Gallbladder Cancer | Bile Duct Cancer
MaineHealth provides services for the diagnosis and treatment of bile duct and gallbladder cancer. Bile duct cancer occurs in 3,000 people and gallbladder cancer in about 5,000 people in the United States every year. Given the rarity of these tumors and the need for complex treatments patient should be evaluated by experienced multidisciplinary teams such as those MaineHealth and Maine Medical Center.
What are bile duct and gallbladder cancer?
Bile duct cancer is rare cancer that arises from the cells in the ducts connecting the liver to the gallbladder and small intestine. Gallbladder cancer arises from abnormal cells within the gallbladder. Cancers of the bile duct and gallbladder are most often adenocarcinoma.
Risk factors for bile duct cancer include primary sclerosing cholangitis (autoimmune inflammation of the bile ducts), ulcerative colitis, cysts in the bile duct, and Chinese liver flukes.
Risks for gallbladder cancer include gallstones, gallbladder polyps, older age, female gender, some ethnic groups (Mexican Americans and Native Americans), smoking, and a family history of gallbladder cancer.
Signs of bile duct cancer include jaundice (yellowing of the skin), darkening of the urine, light-colored stools, weight loss, and abdominal pain. The diagnosis of gallbladder cancer is significantly more difficult. Early cancers of the gallbladder may be asymptomatic with subtle symptoms that worsen over time.
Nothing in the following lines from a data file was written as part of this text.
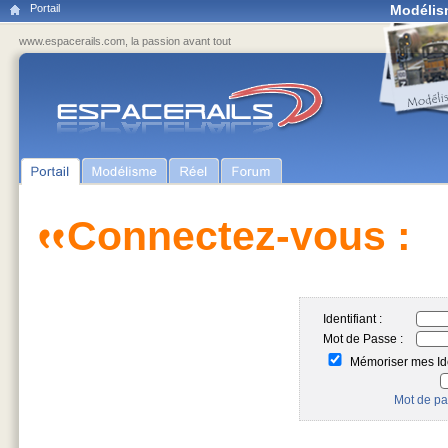
Portail
Modélis
www.espacerails.com, la passion avant tout
Connectez-vous :
Identifiant :
Mot de Passe :
Mémoriser mes Ide
Mot de pa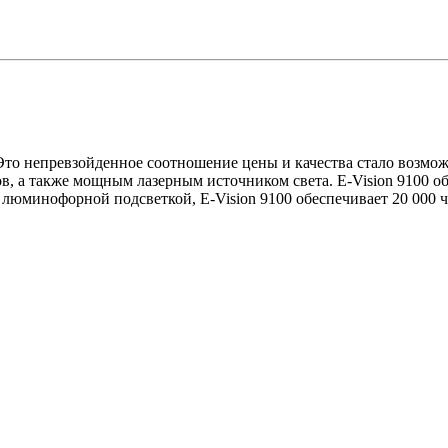
 Это непревзойденное соотношение цены и качества стало возм
в, а также мощным лазерным источником света. E-Vision 9100 
с люминофорной подсветкой, E-Vision 9100 обеспечивает 20 000 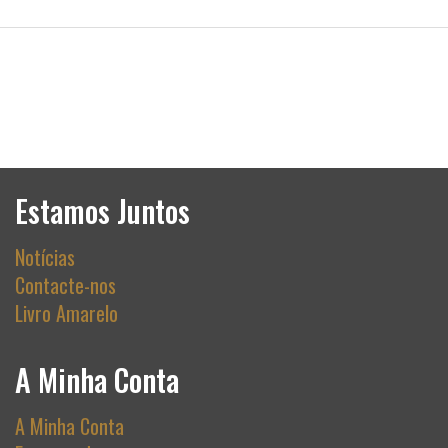
Estamos Juntos
Notícias
Contacte-nos
Livro Amarelo
A Minha Conta
A Minha Conta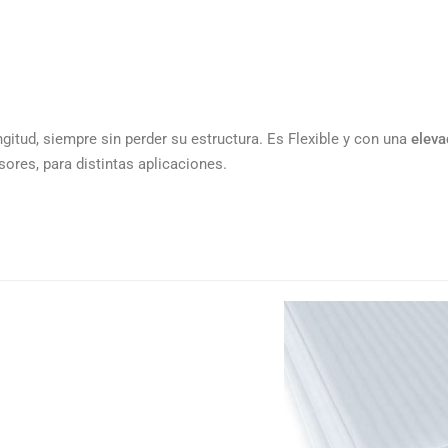
gitud, siempre sin perder su estructura.
Es Flexible y con una
eleva
ores, para distintas aplicaciones.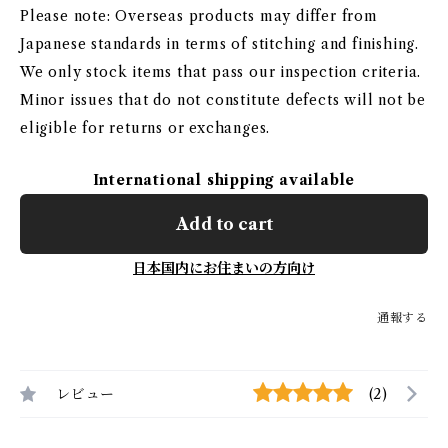
Please note: Overseas products may differ from
Japanese standards in terms of stitching and finishing.
We only stock items that pass our inspection criteria.
Minor issues that do not constitute defects will not be
eligible for returns or exchanges.
International shipping available
Add to cart
日本国内にお住まいの方向け
通報する
レビュー
(2)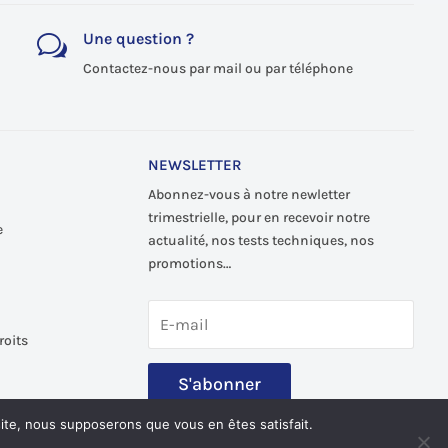
Une question ?
w
Contactez-nous par mail ou par téléphone
NEWSLETTER
Abonnez-vous à notre newletter
trimestrielle, pour en recevoir notre
e
actualité, nos tests techniques, nos
promotions…
roits
S'abonner
 site, nous supposerons que vous en êtes satisfait.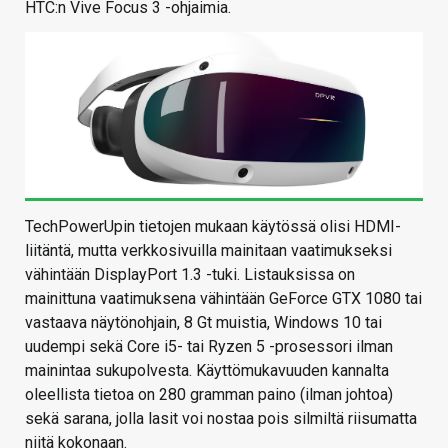
HTC:n Vive Focus 3 -ohjaimia.
TechPowerUpin tietojen mukaan käytössä olisi HDMI-
liitäntä, mutta verkkosivuilla mainitaan vaatimukseksi
vähintään DisplayPort 1.3 -tuki. Listauksissa on
mainittuna vaatimuksena vähintään GeForce GTX 1080 tai
vastaava näytönohjain, 8 Gt muistia, Windows 10 tai
uudempi sekä Core i5- tai Ryzen 5 -prosessori ilman
mainintaa sukupolvesta. Käyttömukavuuden kannalta
oleellista tietoa on 280 gramman paino (ilman johtoa)
sekä sarana, jolla lasit voi nostaa pois silmiltä riisumatta
niitä kokonaan.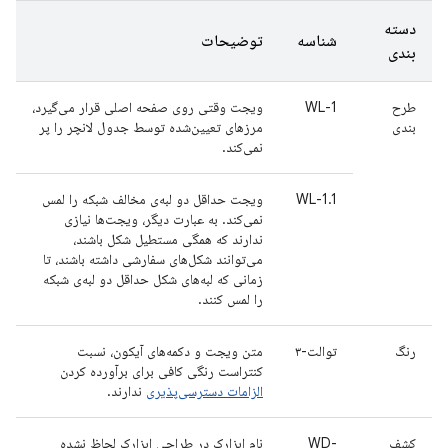
دسته
شناسه
توضیحات
بندی
طرح
WL-1
ویجت وقتی روی صفحه اصلی قرار می‌گیرد،
بندی
مرزهای تعیین‌شده توسط جدول لانچر را پر
نمی‌کند.
WL-1.1
ویجت حداقل دو لبه‌ی مخالف شبکه را لمس
نمی‌کند. به عبارت دیگر، ویجت‌ها نیازی
ندارند که همگی مستطیل شکل باشند،
می‌توانند شکل‌های سفارشی داشته باشند، تا
زمانی که لبه‌های شکل حداقل دو لبه‌ی شبکه
را لمس کنند.
رنگ
توالت-۳
متن ویجت و دکمه‌های آیکون، نسبت
کنتراست رنگی کافی برای برآورده کردن
الزامات دسترسی‌پذیری
ندارند.
کشف
WD-
نام ابزارک در طراحی ابزارک لحاظ نشده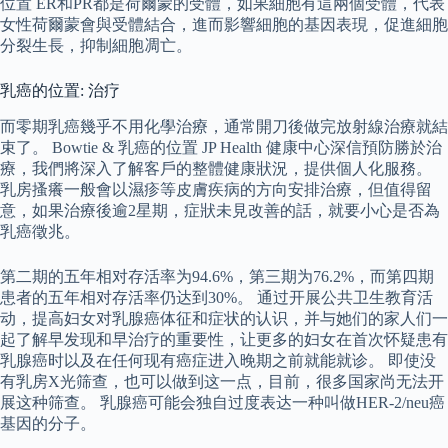
位置 ER和PR都是荷爾蒙的受體，如果細胞有這兩個受體，代表
女性荷爾蒙會與受體結合，進而影響細胞的基因表現，促進細胞
分裂生長，抑制細胞凋亡。
乳癌的位置: 治疗
而零期乳癌幾乎不用化學治療，通常開刀後做完放射線治療就結
束了。 Bowtie & 乳癌的位置 JP Health 健康中心深信預防勝於治
療，我們將深入了解客戶的整體健康狀況，提供個人化服務。
乳房搔癢一般會以濕疹等皮膚疾病的方向安排治療，但值得留
意，如果治療後逾2星期，症狀未見改善的話，就要小心是否為
乳癌徵兆。
第二期的五年相对存活率为94.6%，第三期为76.2%，而第四期
患者的五年相对存活率仍达到30%。 通过开展公共卫生教育活
动，提高妇女对乳腺癌体征和症状的认识，并与她们的家人们一
起了解早发现和早治疗的重要性，让更多的妇女在首次怀疑患有
乳腺癌时以及在任何现有癌症进入晚期之前就能就诊。 即使没
有乳房X光筛查，也可以做到这一点，目前，很多国家尚无法开
展这种筛查。 乳腺癌可能会独自过度表达一种叫做HER-2/neu癌
基因的分子。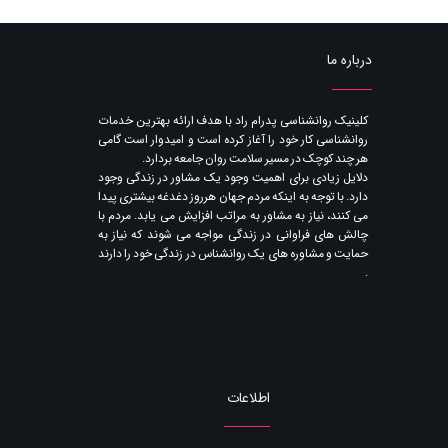
درباره ما
​کلینیک روانشناسی پدرام راد با هدف ارائه بهترین خدمات
روانشناسی کار خود را آغاز کرده است و امیدوار است گامی
هر چند کوچک در مسیر سلامت روان جامعه بردارد.
دلایل زیادی برای اهمیت وجود یک مشاور در زندگی وجود
دارد. با توجه به اینکه مردم جهان هرروز دغدغه بیشتری پیدا
می کنند​​​​​​​، نیاز به مشاور به مراتب افزایش می یابد. مردم با
چالش های فراوانی در زندگی مواجه می شوند که نیاز به
حمایت و مشاوره های یک روانشناس در زندگی خود را دارند​​​​​​​
.
اطلاعات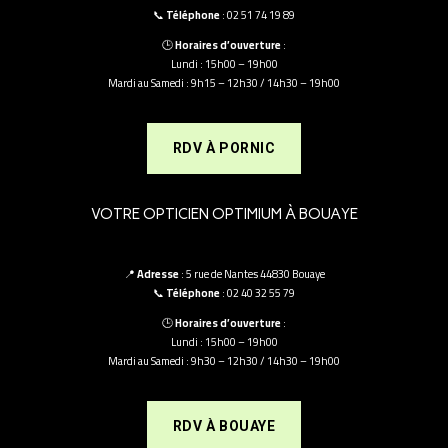
📞
Téléphone
: 02 51 74 19 89
🕒
Horaires d’ouverture
:
Lundi : 15h00 – 19h00
Mardi au Samedi : 9h15 – 12h30 / 14h30 – 19h00
RDV À PORNIC
VOTRE OPTICIEN OPTIMIUM À BOUAYE
📍
Adresse
: 5 rue de Nantes 44830 Bouaye
📞
Téléphone
: 02 40 32 55 79
🕒
Horaires d’ouverture
:
Lundi : 15h00 – 19h00
Mardi au Samedi : 9h30 – 12h30 / 14h30 – 19h00
RDV À BOUAYE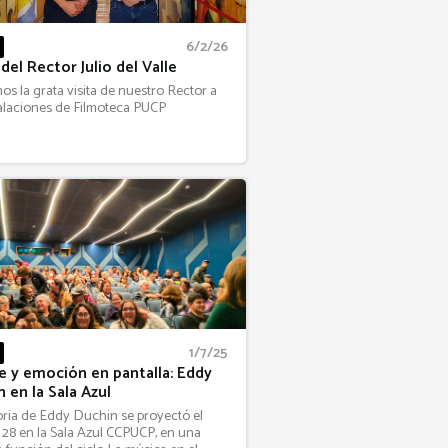
6/2/26
 del Rector Julio del Valle
os la grata visita de nuestro Rector a
talaciones de Filmoteca PUCP
1/7/25
ne y emoción en pantalla: Eddy
 en la Sala Azul
oria de Eddy Duchin se proyectó el
28 en la Sala Azul CCPUCP, en una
These symptoms may include jaundice, right upper abdomen pain, and unexplained weight loss.
Multiple diagnostic tests available at Maine Medical Center and MaineHealth can be helpful in the diagnosis and treatment of these cancers. Initial testing often involves CT, MRI, and ultrasound scans. Advanced endoscopic treatments include ERCP and endoscopic ultrasound. During an ERCP the endoscopist passes a lighted scope through the first part of your small intestine into the bile and pancreatic ducts. During an endoscopic ultrasound, the endoscopist passes a similar lighted scope with an ultrasound probe at the tip.
Because of the location near the liver and major blood vessels, the treatment of bile duct and gallbladder cancer can be difficult. To ensure the optimal treatment of patients with complex pancreas, bile duct, and liver cancer Maine Medical Center has assembled a multidisciplinary team including surgeons, gastroenterologists, medical oncologists, radiation oncologists, pathologists, and interventional radiologists to treat these complex cancers.
Treatment often involves multiple different approaches including surgery, chemotherapy, and radiation. The only potentially curative approach is surgical removal of the entire tumor. The addition of chemotherapy and radiation can increase the likelihood of cure. For patients were not candidates for curative surgery life can be extended and symptoms improved by treating with chemotherapy, targeted agents, and radiation.